----- RECORDS FOR THE EXERCISE -----

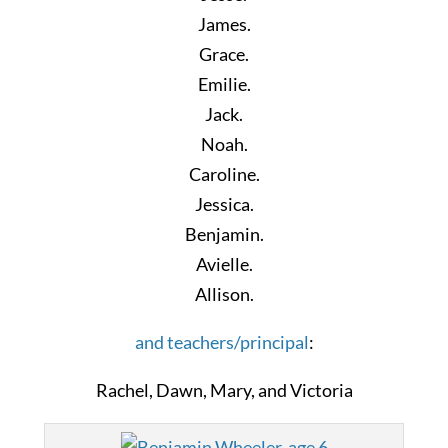
James.
Grace.
Emilie.
Jack.
Noah.
Caroline.
Jessica.
Benjamin.
Avielle.
Allison.
and teachers/principal
:
Rachel, Dawn, Mary, and Victoria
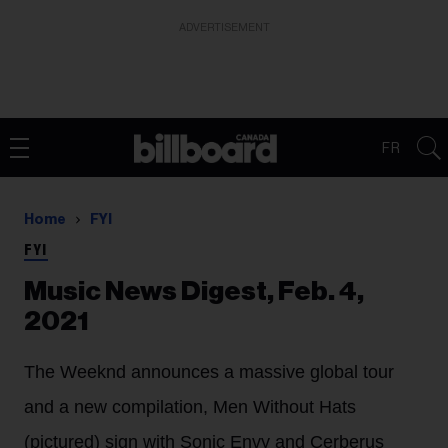
ADVERTISEMENT
FR
Home
FYI
FYI
Music News Digest, Feb. 4,
2021
The Weeknd announces a massive global tour
and a new compilation, Men Without Hats
(pictured) sign with Sonic Envy and Cerberus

-----

Transcribe only what runs from the line with "ADVERTISEMENT" to the last line above, keeping every line exactly as written.

* [WRITTEN ANSWER]:
ADVERTISEMENT
FR
Home
FYI
FYI
Music News Digest, Feb. 4,
2021
The Weeknd announces a massive global tour
and a new compilation, Men Without Hats
(pictured) sign with Sonic Envy and Cerberus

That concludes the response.